We need to compile the P4 code:
p4c --target bmv2 --arch v1model switch.p4
After compiling, we get switch.json
file which is used to start the BMv2:
sudo simple_switch -i 1@veth-tb -i 2@veth-lb switch.json &
Start 2 iPerf servers:
sudo ip netns exec listener iperf3 --server --port 1000 --daemon
sudo ip netns exec listener iperf3 --server --port 2000 --daemon
We use tcpdump to capture the output packets of the switch so we can check its traffic shaping:
sudo ip netns exec listener tcpdump -i veth-la -w trace.pcap --time-stamp-precision=nano --snap 100 tcp or udp &
Then start the iPerf clients inside talker
namespace to generate UDP traffic:
sudo ip netns exec talker bash -c 'iperf3 --client 10.0.0.2 --port 1000 --udp --time 3 & iperf3 --client 10.0.0.2 --port 2000 --udp --time 5'
Stop tcpdump, then plot the traffic shapping:
python3 ./plot.py
We obtain the following figure which illustrates the arrival times of packets at the listener:
Each vertical line represents the arrival of a single packet.

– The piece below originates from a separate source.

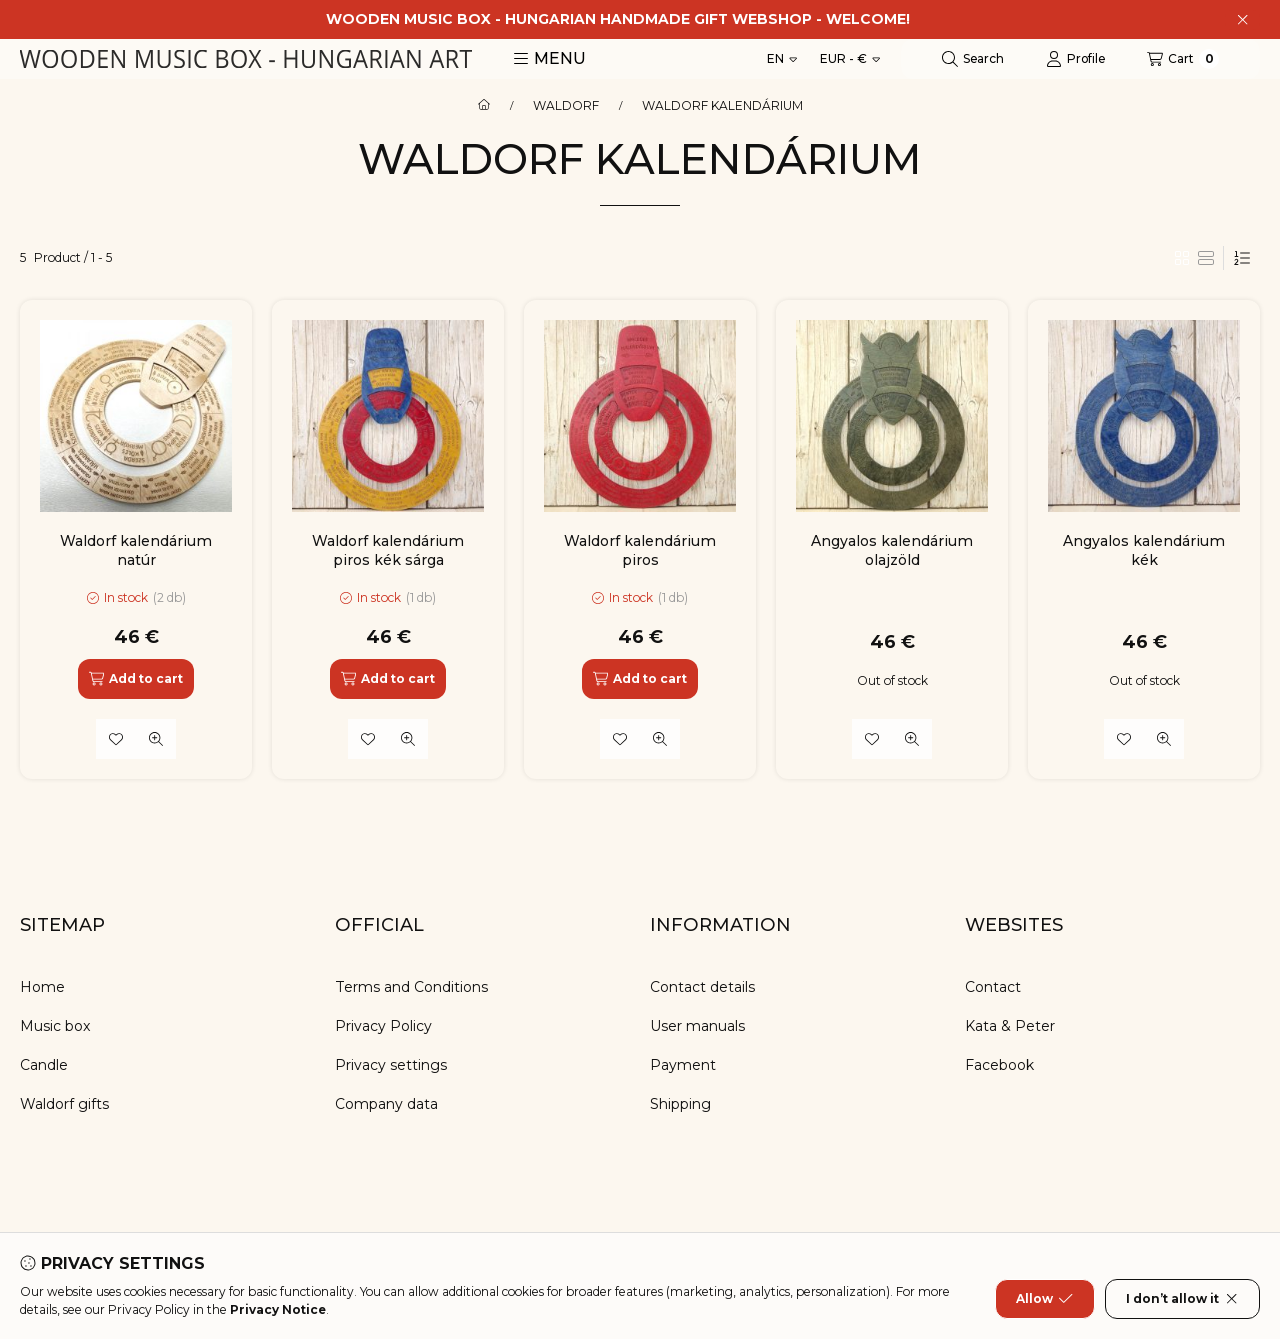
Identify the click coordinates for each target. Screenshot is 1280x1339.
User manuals (697, 1026)
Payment (683, 1065)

The traffic throughput for each traffic class is set to 1 Mbps, resulting in a total of 789 packets transmitted during the experiment.
The results confirm that TAS is effective and functions as expected. During the first 3 seconds, both traffic classes, TC0 and TC1, are active. As configured in the TAPRIO qdisc, TC1 is transmitted only within its allocated 50 ms time slots in each 150 ms cycle, while TC0 packets are sent without restriction.
After 3 seconds, TC0 traffic ends, leaving its time slots unused. During this period, TC1 continues to transmit only during its scheduled windows, resulting in the egress link being utilized at only one-third of its capacity.
However, after 1 additional second, the system detects that TC0 has been inactive, and TC1 begins to utilize all available time slots, demonstrating the switch’s ability to opportunistically reuse idle transmission queues to improve bandwidth efficiency.